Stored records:
******

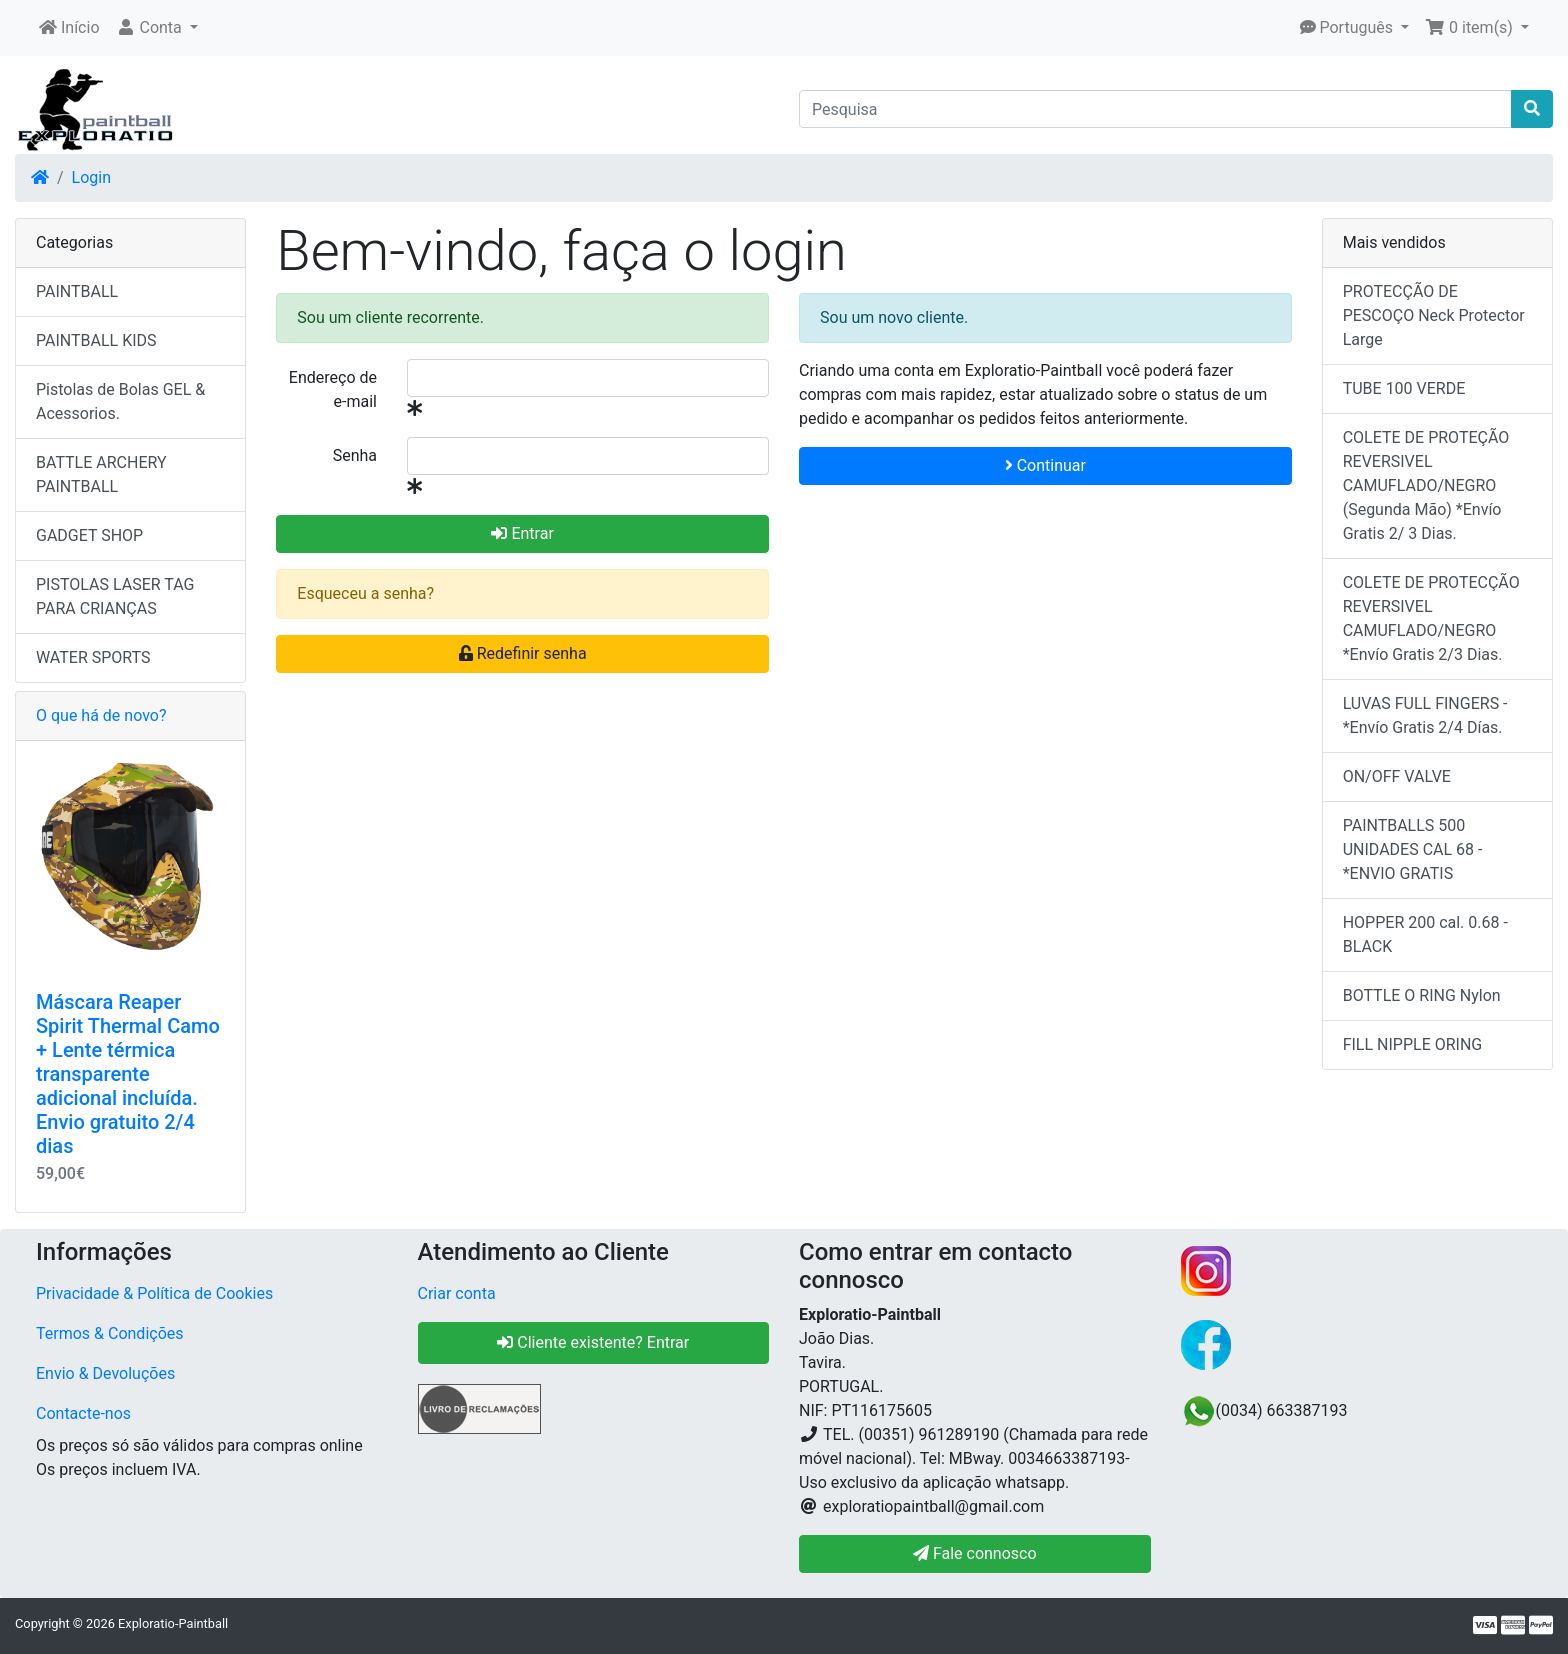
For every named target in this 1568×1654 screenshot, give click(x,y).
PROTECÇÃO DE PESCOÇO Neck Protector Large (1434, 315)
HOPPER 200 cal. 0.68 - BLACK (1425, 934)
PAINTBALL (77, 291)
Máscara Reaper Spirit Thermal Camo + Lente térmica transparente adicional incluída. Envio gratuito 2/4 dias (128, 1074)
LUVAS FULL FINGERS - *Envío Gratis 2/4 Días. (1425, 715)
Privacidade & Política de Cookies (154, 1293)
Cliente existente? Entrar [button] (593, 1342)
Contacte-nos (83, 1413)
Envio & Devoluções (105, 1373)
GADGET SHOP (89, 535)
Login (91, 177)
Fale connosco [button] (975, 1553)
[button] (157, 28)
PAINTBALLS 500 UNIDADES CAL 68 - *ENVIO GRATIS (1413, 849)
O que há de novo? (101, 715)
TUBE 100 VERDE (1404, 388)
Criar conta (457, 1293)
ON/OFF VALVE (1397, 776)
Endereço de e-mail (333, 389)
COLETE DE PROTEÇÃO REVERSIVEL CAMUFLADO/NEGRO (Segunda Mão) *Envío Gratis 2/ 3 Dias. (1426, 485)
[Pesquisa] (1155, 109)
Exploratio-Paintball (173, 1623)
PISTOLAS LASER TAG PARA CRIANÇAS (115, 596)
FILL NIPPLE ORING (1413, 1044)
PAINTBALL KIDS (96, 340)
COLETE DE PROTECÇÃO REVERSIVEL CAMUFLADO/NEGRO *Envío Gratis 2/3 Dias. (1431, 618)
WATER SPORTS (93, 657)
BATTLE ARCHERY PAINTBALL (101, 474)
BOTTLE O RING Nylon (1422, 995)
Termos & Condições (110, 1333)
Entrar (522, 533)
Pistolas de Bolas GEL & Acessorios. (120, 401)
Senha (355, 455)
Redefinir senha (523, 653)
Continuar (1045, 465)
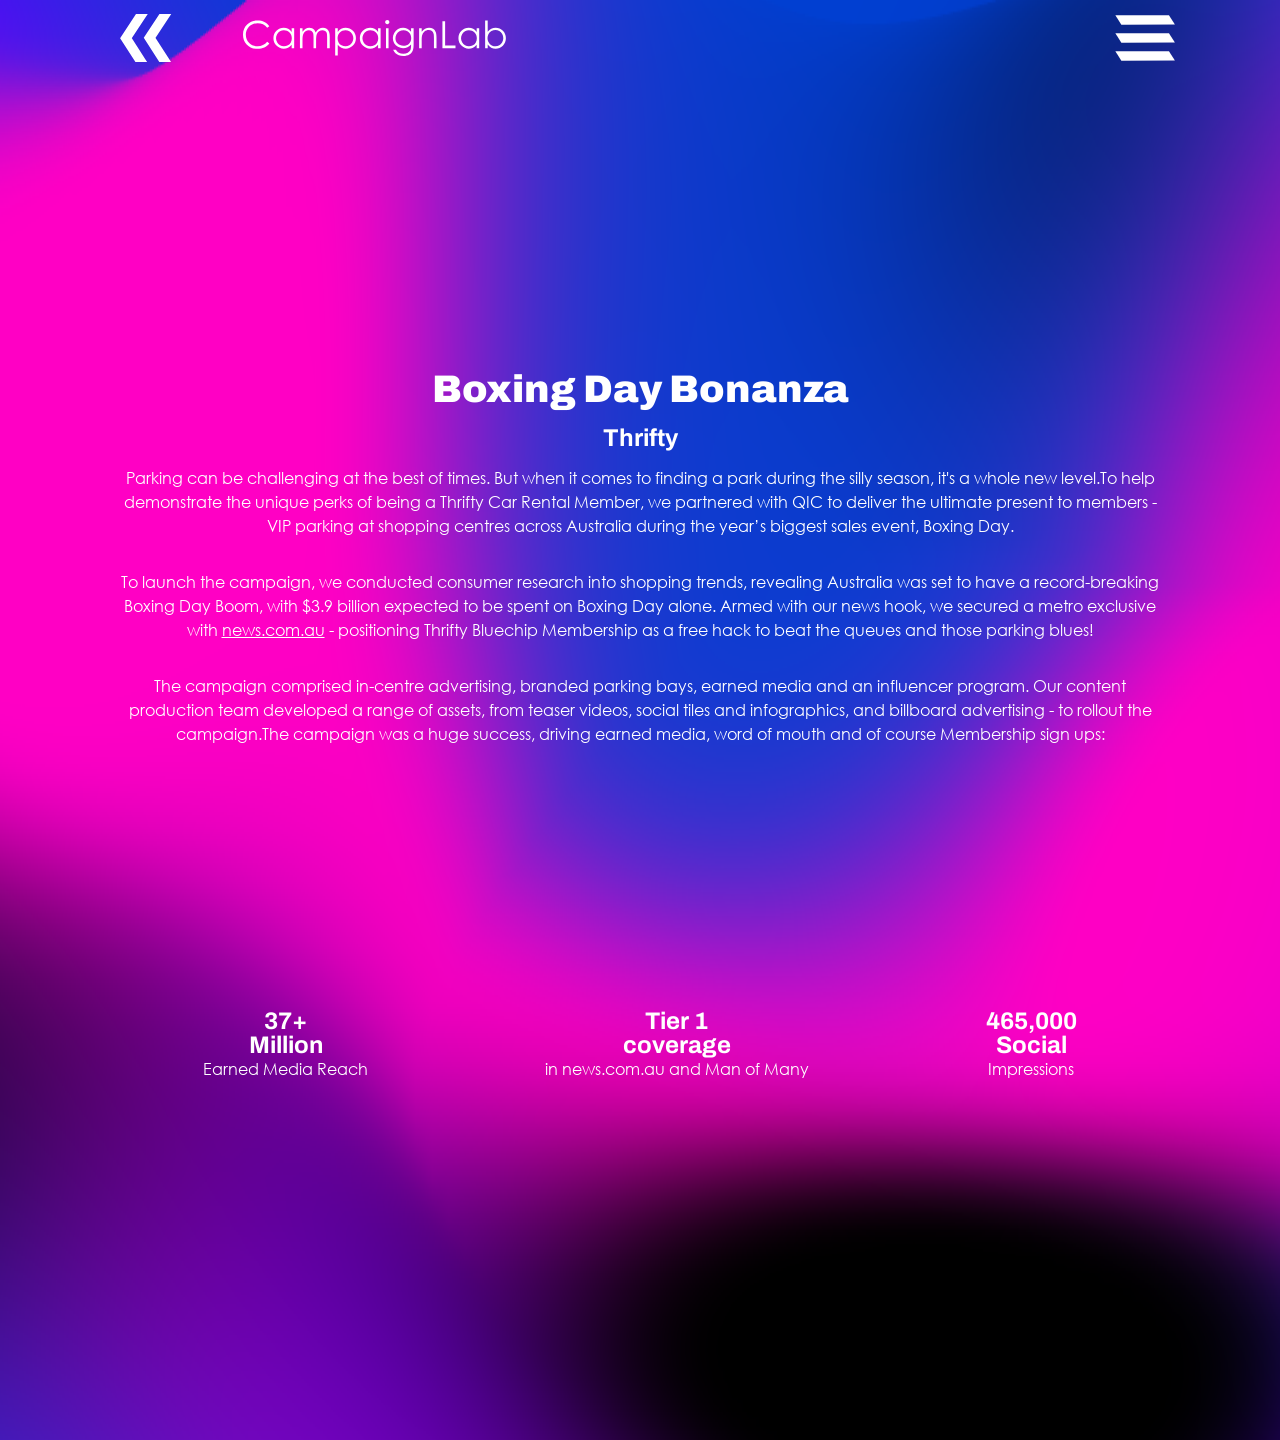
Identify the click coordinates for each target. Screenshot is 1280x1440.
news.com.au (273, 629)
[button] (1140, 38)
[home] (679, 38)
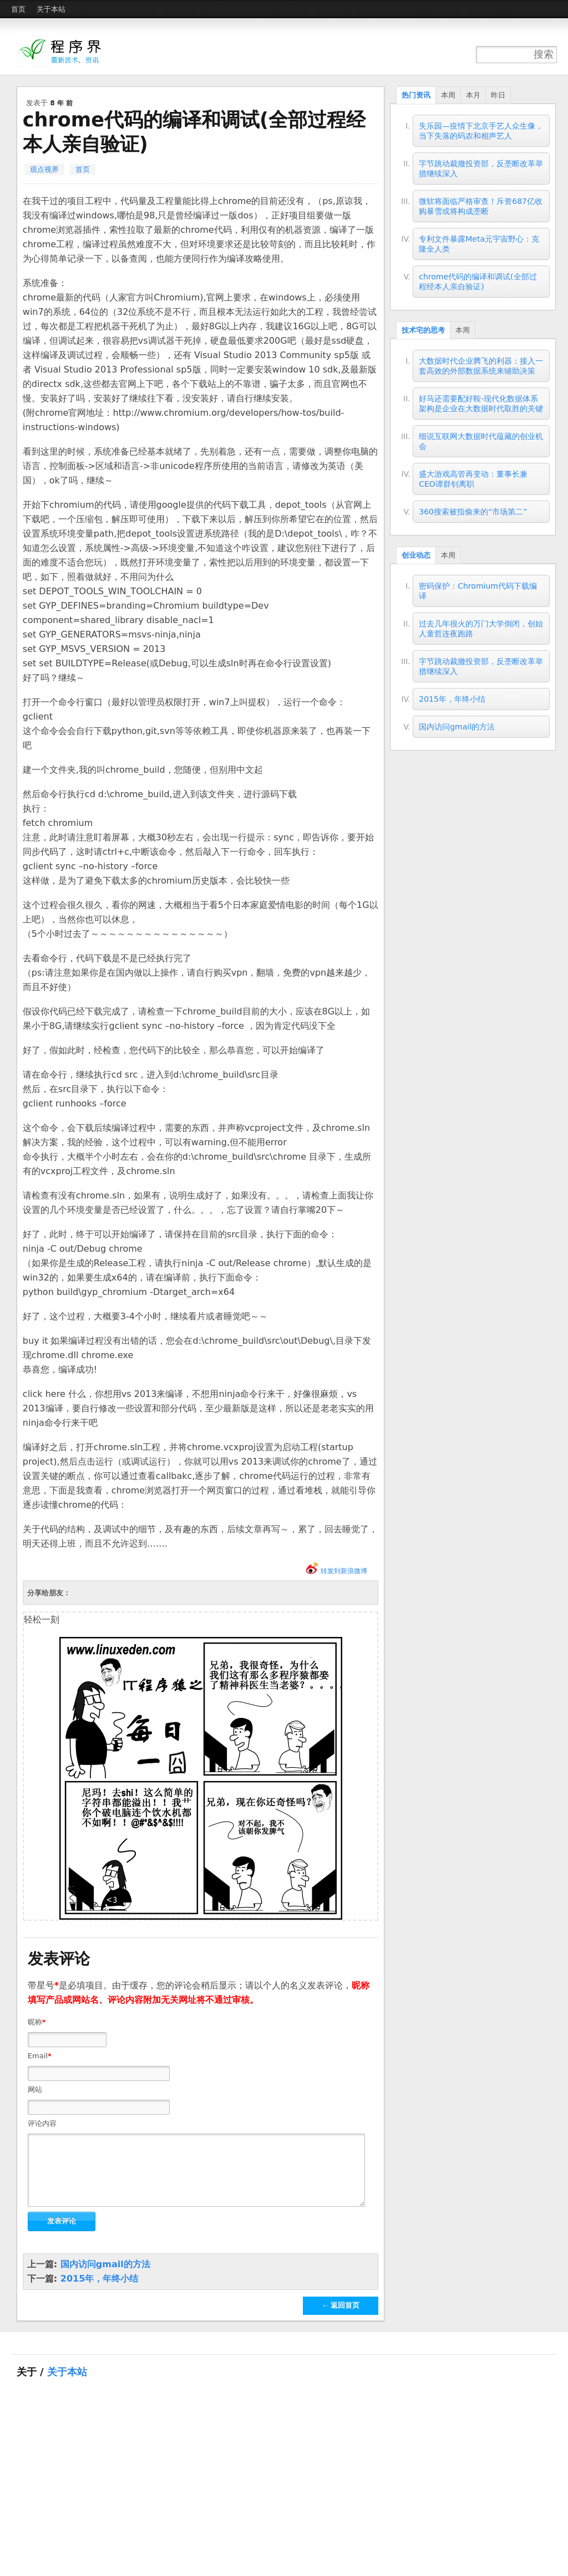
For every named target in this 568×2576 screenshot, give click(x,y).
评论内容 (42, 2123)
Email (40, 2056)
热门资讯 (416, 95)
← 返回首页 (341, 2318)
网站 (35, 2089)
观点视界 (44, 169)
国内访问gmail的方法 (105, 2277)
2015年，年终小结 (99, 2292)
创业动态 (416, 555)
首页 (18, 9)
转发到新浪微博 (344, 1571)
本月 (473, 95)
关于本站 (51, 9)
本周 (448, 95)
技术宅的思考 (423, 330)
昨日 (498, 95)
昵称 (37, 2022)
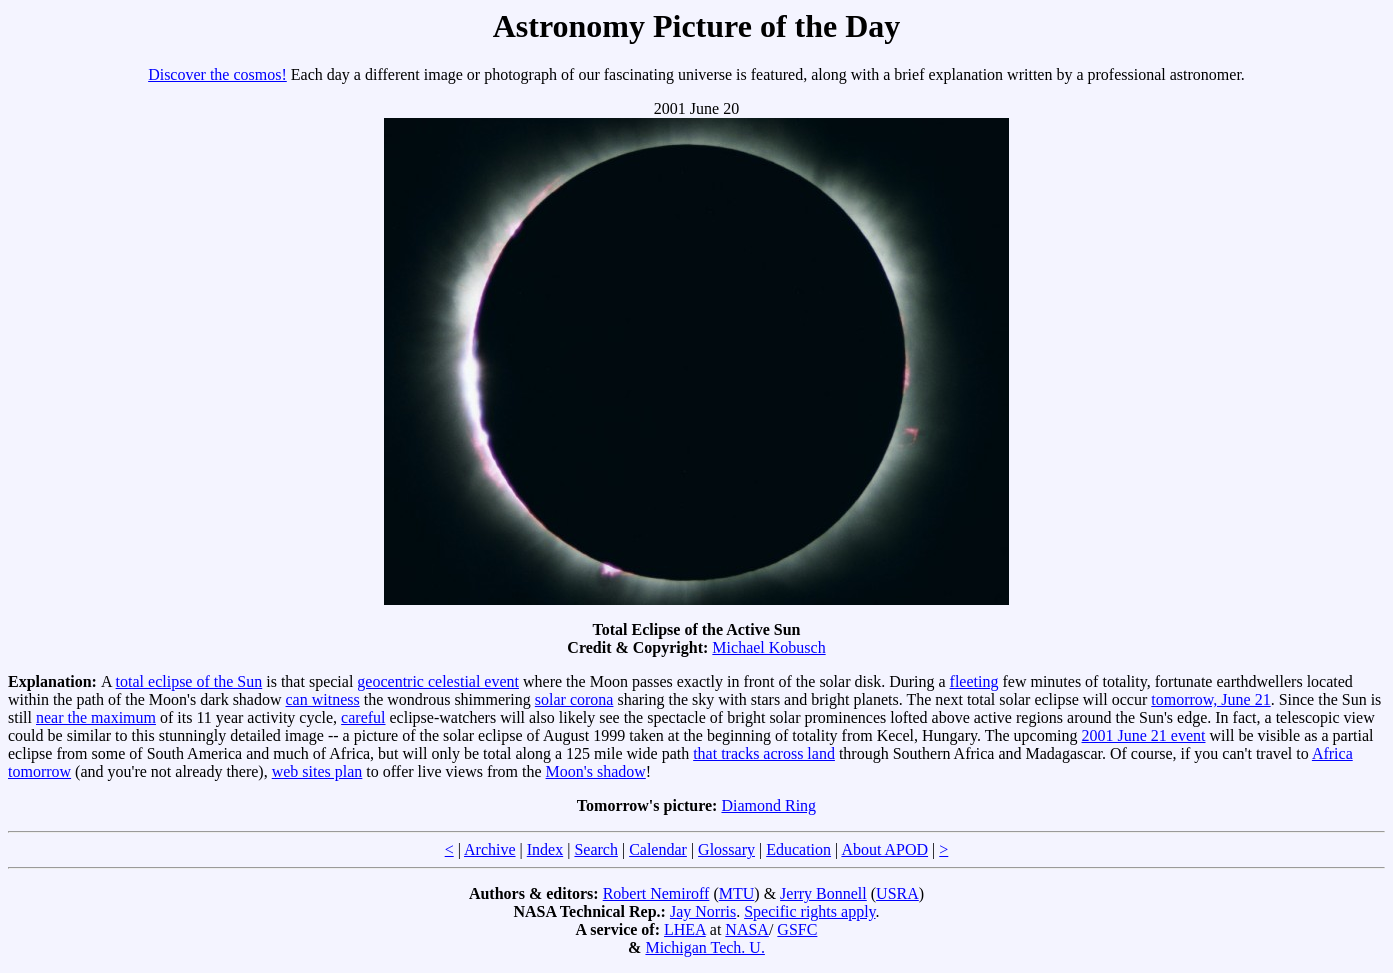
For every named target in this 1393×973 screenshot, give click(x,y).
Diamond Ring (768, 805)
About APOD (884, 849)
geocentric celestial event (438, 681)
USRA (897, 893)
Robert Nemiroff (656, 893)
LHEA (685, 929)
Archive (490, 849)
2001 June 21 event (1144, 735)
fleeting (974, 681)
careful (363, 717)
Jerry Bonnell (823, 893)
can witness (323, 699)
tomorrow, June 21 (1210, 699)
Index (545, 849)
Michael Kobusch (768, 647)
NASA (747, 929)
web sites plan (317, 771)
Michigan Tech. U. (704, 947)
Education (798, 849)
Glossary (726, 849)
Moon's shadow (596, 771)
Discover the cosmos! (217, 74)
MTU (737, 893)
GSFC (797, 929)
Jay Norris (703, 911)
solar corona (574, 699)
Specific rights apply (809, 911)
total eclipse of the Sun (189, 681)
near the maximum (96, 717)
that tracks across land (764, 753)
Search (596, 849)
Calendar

******

**Required action**. The job here is to write out the records exactly, pictures excluded.

**Completed task**.
For every named target in this 1568×1654 screenshot, give click(x,y).
PROTECÇÃO DE PESCOÇO Neck Protector Large (1434, 315)
HOPPER 200 cal. 0.68 - BLACK (1425, 934)
PAINTBALL (77, 291)
Máscara Reaper Spirit Thermal Camo + Lente térmica transparente adicional incluída. Envio gratuito 2/4 dias (128, 1074)
LUVAS FULL FINGERS - *Envío Gratis 2/4 Días. (1425, 715)
Privacidade & Política de Cookies (154, 1293)
Cliente existente? Entrar [button] (593, 1342)
Contacte-nos (83, 1413)
Envio & Devoluções (105, 1373)
GADGET SHOP (89, 535)
Login (91, 177)
Fale connosco [button] (975, 1553)
[button] (157, 28)
PAINTBALLS 500 UNIDADES CAL 68 - *ENVIO GRATIS (1413, 849)
O que há de novo? (101, 715)
TUBE 100 VERDE (1404, 388)
Criar conta (457, 1293)
ON/OFF VALVE (1397, 776)
Endereço de e-mail (333, 389)
COLETE DE PROTEÇÃO REVERSIVEL CAMUFLADO/NEGRO (Segunda Mão) *Envío Gratis 2/ 3 Dias. (1426, 485)
[Pesquisa] (1155, 109)
Exploratio-Paintball (173, 1623)
PISTOLAS LASER TAG PARA CRIANÇAS (115, 596)
FILL NIPPLE ORING (1413, 1044)
PAINTBALL KIDS (96, 340)
COLETE DE PROTECÇÃO REVERSIVEL CAMUFLADO/NEGRO *Envío Gratis 2/3 Dias. (1431, 618)
WATER SPORTS (93, 657)
BATTLE ARCHERY PAINTBALL (101, 474)
BOTTLE O RING Nylon (1422, 995)
Termos & Condições (110, 1333)
Entrar (522, 533)
Pistolas de Bolas GEL & Acessorios. (120, 401)
Senha (355, 455)
Redefinir senha (523, 653)
Continuar (1045, 465)
Identify the click coordinates for each target. Screenshot is 1280x1440.
news.com.au (273, 629)
[button] (1140, 38)
[home] (679, 38)
For every named target in this 568×2576 screenshot, give click(x,y).
评论内容 (42, 2123)
Email (40, 2056)
热门资讯 (416, 95)
← 返回首页 (341, 2318)
网站 (35, 2089)
观点视界 (44, 169)
国内访问gmail的方法 (105, 2277)
2015年，年终小结 (99, 2292)
创业动态 (416, 555)
首页 (18, 9)
转发到新浪微博 (344, 1571)
本月 (473, 95)
关于本站 (51, 9)
本周 (448, 95)
技术宅的思考 (423, 330)
昨日 (498, 95)
昵称 (37, 2022)
For every named target in this 1393×973 screenshot, give click(x,y).
Diamond Ring (768, 805)
About APOD (884, 849)
geocentric celestial event (438, 681)
USRA (897, 893)
Robert Nemiroff (656, 893)
LHEA (685, 929)
Archive (490, 849)
2001 June 21 event (1144, 735)
fleeting (974, 681)
careful (363, 717)
Jerry Bonnell (823, 893)
can witness (323, 699)
tomorrow, June 21 (1210, 699)
Index (545, 849)
Michael Kobusch (768, 647)
NASA (747, 929)
web sites plan (317, 771)
Michigan Tech. U. (704, 947)
Education (798, 849)
Glossary (726, 849)
Moon's shadow (596, 771)
Discover the cosmos! (217, 74)
MTU (737, 893)
GSFC (797, 929)
Jay Norris (703, 911)
solar corona (574, 699)
Specific rights apply (809, 911)
total eclipse of the Sun (189, 681)
near the maximum (96, 717)
that tracks across land (764, 753)
Search (596, 849)
Calendar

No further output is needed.